Besides GO-defined pathways, there are a number of functionally defined gene sets that can be plugged when pathway analysis is performed. You could take a look at this list: http://software.broadinstitute.org/gsea/msigdb/collections.jsp.
The 1000 Genomes Project have data for ~1000 healthy individuals from 26 populations. We often use all data in the population matching the case subjects, e.g. if your case subjects are all Finnish, you might want to use all subjects labeled with FIN population in the 1000 Genomes Project as controls. The 26 populations are explained in http://www.1000genomes.org/category/frequently-asked-questions/population.
Structural variants (SVs) can be identified using short read data. You are welcome to take a look at this recent inquiry page on our web site http://www.accurascience.com/lstyuo/php/recent_inquiries.php?id=%27inquiry_98_12_12_2015%27. It describes strategies and limitations of this line of work.
Exogenous sequences could be added as an artificial chromosome when we map the reads.
Illumina 30X coverage is a good compromise between cost and gain. For stem cell research it is good coverage. For cancer cells there might be some motivation to go much higher coverage because they are expected to be much more heterogeneous than stem cells.
Note: LB stands for Lead Bioinformatician. n AccuraScience LB is a senior bioinformatics expert and leader of an AccuraScience data analysis team.

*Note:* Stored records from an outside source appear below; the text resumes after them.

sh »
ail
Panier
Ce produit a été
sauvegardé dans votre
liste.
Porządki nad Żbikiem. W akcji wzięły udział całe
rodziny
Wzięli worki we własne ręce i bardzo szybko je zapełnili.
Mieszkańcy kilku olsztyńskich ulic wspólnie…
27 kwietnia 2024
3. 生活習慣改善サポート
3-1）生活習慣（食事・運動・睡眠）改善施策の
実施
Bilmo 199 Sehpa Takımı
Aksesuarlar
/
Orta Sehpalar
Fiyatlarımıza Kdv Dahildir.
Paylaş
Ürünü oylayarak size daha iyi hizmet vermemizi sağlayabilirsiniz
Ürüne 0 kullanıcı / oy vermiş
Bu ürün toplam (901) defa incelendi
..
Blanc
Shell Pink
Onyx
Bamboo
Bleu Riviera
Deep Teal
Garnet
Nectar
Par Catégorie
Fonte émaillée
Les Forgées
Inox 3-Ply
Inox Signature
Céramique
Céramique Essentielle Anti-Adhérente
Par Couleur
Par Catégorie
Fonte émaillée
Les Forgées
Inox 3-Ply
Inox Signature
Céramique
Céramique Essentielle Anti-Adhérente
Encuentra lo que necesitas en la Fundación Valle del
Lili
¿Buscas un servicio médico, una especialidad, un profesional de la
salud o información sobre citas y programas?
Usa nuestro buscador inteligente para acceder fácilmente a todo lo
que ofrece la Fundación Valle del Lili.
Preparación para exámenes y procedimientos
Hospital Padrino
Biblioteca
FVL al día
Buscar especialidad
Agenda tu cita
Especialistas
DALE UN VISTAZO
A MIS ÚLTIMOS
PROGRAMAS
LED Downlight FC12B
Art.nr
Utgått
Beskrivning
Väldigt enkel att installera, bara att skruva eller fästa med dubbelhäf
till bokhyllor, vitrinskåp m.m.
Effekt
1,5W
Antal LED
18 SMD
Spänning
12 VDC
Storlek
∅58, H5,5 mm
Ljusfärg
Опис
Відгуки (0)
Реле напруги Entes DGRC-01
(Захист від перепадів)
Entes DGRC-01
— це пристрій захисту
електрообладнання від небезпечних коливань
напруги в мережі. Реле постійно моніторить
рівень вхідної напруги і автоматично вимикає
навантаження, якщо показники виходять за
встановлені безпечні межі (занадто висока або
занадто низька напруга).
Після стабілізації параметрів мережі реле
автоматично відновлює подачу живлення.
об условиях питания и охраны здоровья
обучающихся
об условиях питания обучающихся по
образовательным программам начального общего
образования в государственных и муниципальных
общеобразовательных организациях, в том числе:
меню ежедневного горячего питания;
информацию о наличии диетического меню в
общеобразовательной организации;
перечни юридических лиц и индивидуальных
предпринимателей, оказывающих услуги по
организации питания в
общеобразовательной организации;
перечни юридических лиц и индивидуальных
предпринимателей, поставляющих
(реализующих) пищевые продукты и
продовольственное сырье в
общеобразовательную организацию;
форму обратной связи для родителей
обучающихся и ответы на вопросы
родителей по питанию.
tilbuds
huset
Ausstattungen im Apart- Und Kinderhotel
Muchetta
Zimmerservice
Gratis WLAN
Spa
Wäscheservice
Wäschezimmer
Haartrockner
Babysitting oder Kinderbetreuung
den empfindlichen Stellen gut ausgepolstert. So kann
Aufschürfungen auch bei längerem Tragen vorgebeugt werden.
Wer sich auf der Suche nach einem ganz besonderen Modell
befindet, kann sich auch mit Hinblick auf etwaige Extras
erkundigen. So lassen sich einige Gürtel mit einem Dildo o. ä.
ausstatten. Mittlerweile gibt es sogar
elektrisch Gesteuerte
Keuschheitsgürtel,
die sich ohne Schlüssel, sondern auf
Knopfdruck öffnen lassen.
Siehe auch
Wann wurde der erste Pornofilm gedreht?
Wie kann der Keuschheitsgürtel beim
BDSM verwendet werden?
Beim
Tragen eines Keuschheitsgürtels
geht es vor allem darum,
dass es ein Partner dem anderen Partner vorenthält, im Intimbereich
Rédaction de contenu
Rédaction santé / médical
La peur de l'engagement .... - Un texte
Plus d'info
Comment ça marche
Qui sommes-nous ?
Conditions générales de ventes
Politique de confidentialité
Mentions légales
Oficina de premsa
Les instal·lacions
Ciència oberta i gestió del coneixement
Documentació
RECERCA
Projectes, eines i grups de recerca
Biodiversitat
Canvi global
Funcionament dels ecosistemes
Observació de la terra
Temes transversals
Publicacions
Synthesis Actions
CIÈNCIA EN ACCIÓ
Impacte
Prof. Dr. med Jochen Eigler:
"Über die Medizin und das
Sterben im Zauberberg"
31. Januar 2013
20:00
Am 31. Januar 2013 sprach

Disclaimer: This text was selected and edited based on genuine communications that took place between a customer and AccuraScience data analysis team at specified dates and times. The editing was made to protect the customer’s privacy and for brevity. The edited text may or may not have been reviewed and approved by the customer. AccuraScience is solely responsible for the accuracy of the information reflected in this text.